--- START ---
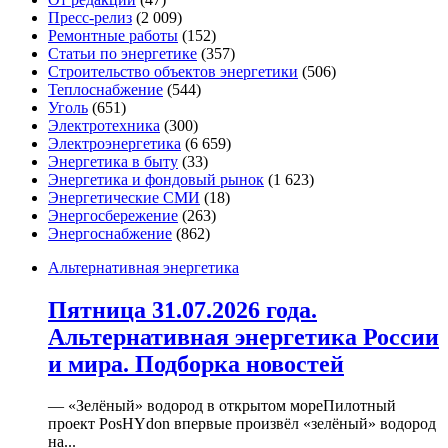
Пресс-релиз
(2 009)
Ремонтные работы
(152)
Статьи по энергетике
(357)
Строительство объектов энергетики
(506)
Теплоснабжение
(544)
Уголь
(651)
Электротехника
(300)
Электроэнергетика
(6 659)
Энергетика в быту
(33)
Энергетика и фондовый рынок
(1 623)
Энергетические СМИ
(18)
Энергосбережение
(263)
Энергоснабжение
(862)
Альтернативная энергетика
Пятница 31.07.2026 года.
Альтернативная энергетика России
и мира. Подборка новостей
— «Зелёный» водород в открытом мореПилотный
проект PosHYdon впервые произвёл «зелёный» водород
на...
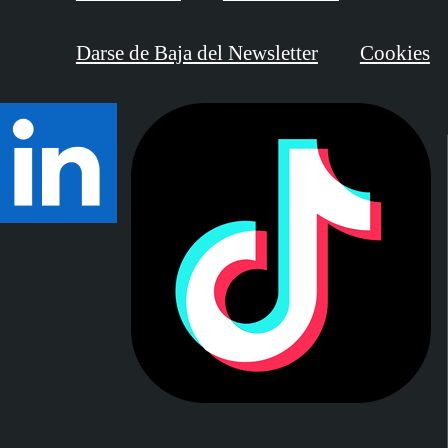
Darse de Baja del Newsletter
Cookies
--- END ---
- **Exercise details**: What is needed is an exact copy of only the lines from the line containing "Ремонтные работы" through the last line of the entries, inclusive, without the pictures.

- **Response area**:
Ремонтные работы
(152)
Статьи по энергетике
(357)
Строительство объектов энергетики
(506)
Теплоснабжение
(544)
Уголь
(651)
Электротехника
(300)
Электроэнергетика
(6 659)
Энергетика в быту
(33)
Энергетика и фондовый рынок
(1 623)
Энергетические СМИ
(18)
Энергосбережение
(263)
Энергоснабжение
(862)
Альтернативная энергетика
Пятница 31.07.2026 года.
Альтернативная энергетика России
и мира. Подборка новостей
— «Зелёный» водород в открытом мореПилотный
проект PosHYdon впервые произвёл «зелёный» водород
на...
Darse de Baja del Newsletter
Cookies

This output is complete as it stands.